- _Problem requirements_: With no omissions, write out every record given below.

- _Input for this task_:
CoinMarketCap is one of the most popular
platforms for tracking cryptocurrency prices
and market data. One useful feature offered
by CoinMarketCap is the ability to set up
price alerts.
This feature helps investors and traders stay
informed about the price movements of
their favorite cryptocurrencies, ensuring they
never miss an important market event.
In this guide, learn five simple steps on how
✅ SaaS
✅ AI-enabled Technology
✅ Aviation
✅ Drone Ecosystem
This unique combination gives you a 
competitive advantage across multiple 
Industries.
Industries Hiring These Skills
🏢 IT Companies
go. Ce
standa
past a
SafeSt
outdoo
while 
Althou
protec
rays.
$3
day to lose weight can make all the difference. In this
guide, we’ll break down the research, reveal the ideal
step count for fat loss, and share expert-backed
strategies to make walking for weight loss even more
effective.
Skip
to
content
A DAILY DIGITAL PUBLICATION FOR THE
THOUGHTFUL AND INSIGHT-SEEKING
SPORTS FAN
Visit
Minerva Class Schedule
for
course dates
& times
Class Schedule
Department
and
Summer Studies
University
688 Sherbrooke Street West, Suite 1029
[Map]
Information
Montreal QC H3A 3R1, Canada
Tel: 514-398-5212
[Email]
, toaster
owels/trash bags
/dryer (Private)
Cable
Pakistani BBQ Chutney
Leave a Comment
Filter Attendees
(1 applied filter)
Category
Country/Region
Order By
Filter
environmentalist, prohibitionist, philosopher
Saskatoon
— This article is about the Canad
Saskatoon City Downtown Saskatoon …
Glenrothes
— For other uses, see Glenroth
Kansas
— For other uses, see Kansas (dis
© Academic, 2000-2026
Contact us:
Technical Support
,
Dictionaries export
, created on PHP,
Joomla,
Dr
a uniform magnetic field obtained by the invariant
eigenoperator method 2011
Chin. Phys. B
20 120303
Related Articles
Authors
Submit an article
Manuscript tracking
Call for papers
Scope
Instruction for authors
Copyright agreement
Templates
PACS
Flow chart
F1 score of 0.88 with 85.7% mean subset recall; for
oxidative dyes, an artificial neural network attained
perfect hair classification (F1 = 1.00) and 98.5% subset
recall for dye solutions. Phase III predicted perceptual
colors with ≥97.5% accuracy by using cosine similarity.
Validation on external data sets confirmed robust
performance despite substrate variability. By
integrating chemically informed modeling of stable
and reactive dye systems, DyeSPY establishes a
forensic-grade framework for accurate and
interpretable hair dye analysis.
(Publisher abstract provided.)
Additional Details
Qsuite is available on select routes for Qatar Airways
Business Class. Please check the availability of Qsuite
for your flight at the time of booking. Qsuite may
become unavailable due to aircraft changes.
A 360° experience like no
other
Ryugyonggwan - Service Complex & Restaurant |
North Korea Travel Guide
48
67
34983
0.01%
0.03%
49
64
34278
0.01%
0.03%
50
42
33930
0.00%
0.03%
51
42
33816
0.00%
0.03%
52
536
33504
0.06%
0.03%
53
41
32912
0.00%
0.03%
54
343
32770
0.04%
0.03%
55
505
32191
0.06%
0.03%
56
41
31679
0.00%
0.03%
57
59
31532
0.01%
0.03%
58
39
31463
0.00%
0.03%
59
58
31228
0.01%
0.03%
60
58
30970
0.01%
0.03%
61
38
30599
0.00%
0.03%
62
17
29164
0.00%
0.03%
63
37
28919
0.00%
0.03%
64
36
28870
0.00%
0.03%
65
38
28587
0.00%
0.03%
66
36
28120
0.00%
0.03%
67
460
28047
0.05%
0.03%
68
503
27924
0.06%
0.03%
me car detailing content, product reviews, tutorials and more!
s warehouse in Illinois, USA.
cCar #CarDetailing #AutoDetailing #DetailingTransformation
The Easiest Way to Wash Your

- _Task solution_:
CoinMarketCap is one of the most popular
platforms for tracking cryptocurrency prices
and market data. One useful feature offered
by CoinMarketCap is the ability to set up
price alerts.
This feature helps investors and traders stay
informed about the price movements of
their favorite cryptocurrencies, ensuring they
never miss an important market event.
In this guide, learn five simple steps on how
✅ SaaS
✅ AI-enabled Technology
✅ Aviation
✅ Drone Ecosystem
This unique combination gives you a 
competitive advantage across multiple 
Industries.
Industries Hiring These Skills
🏢 IT Companies
go. Ce
standa
past a
SafeSt
outdoo
while 
Althou
protec
rays.
$3
day to lose weight can make all the difference. In this
guide, we’ll break down the research, reveal the ideal
step count for fat loss, and share expert-backed
strategies to make walking for weight loss even more
effective.
Skip
to
content
A DAILY DIGITAL PUBLICATION FOR THE
THOUGHTFUL AND INSIGHT-SEEKING
SPORTS FAN
Visit
Minerva Class Schedule
for
course dates
& times
Class Schedule
Department
and
Summer Studies
University
688 Sherbrooke Street West, Suite 1029
[Map]
Information
Montreal QC H3A 3R1, Canada
Tel: 514-398-5212
[Email]
, toaster
owels/trash bags
/dryer (Private)
Cable
Pakistani BBQ Chutney
Leave a Comment
Filter Attendees
(1 applied filter)
Category
Country/Region
Order By
Filter
environmentalist, prohibitionist, philosopher
Saskatoon
— This article is about the Canad
Saskatoon City Downtown Saskatoon …
Glenrothes
— For other uses, see Glenroth
Kansas
— For other uses, see Kansas (dis
© Academic, 2000-2026
Contact us:
Technical Support
,
Dictionaries export
, created on PHP,
Joomla,
Dr
a uniform magnetic field obtained by the invariant
eigenoperator method 2011
Chin. Phys. B
20 120303
Related Articles
Authors
Submit an article
Manuscript tracking
Call for papers
Scope
Instruction for authors
Copyright agreement
Templates
PACS
Flow chart
F1 score of 0.88 with 85.7% mean subset recall; for
oxidative dyes, an artificial neural network attained
perfect hair classification (F1 = 1.00) and 98.5% subset
recall for dye solutions. Phase III predicted perceptual
colors with ≥97.5% accuracy by using cosine similarity.
Validation on external data sets confirmed robust
performance despite substrate variability. By
integrating chemically informed modeling of stable
and reactive dye systems, DyeSPY establishes a
forensic-grade framework for accurate and
interpretable hair dye analysis.
(Publisher abstract provided.)
Additional Details
Qsuite is available on select routes for Qatar Airways
Business Class. Please check the availability of Qsuite
for your flight at the time of booking. Qsuite may
become unavailable due to aircraft changes.
A 360° experience like no
other
Ryugyonggwan - Service Complex & Restaurant |
North Korea Travel Guide
48
67
34983
0.01%
0.03%
49
64
34278
0.01%
0.03%
50
42
33930
0.00%
0.03%
51
42
33816
0.00%
0.03%
52
536
33504
0.06%
0.03%
53
41
32912
0.00%
0.03%
54
343
32770
0.04%
0.03%
55
505
32191
0.06%
0.03%
56
41
31679
0.00%
0.03%
57
59
31532
0.01%
0.03%
58
39
31463
0.00%
0.03%
59
58
31228
0.01%
0.03%
60
58
30970
0.01%
0.03%
61
38
30599
0.00%
0.03%
62
17
29164
0.00%
0.03%
63
37
28919
0.00%
0.03%
64
36
28870
0.00%
0.03%
65
38
28587
0.00%
0.03%
66
36
28120
0.00%
0.03%
67
460
28047
0.05%
0.03%
68
503
27924
0.06%
0.03%
me car detailing content, product reviews, tutorials and more!
s warehouse in Illinois, USA.
cCar #CarDetailing #AutoDetailing #DetailingTransformation
The Easiest Way to Wash Your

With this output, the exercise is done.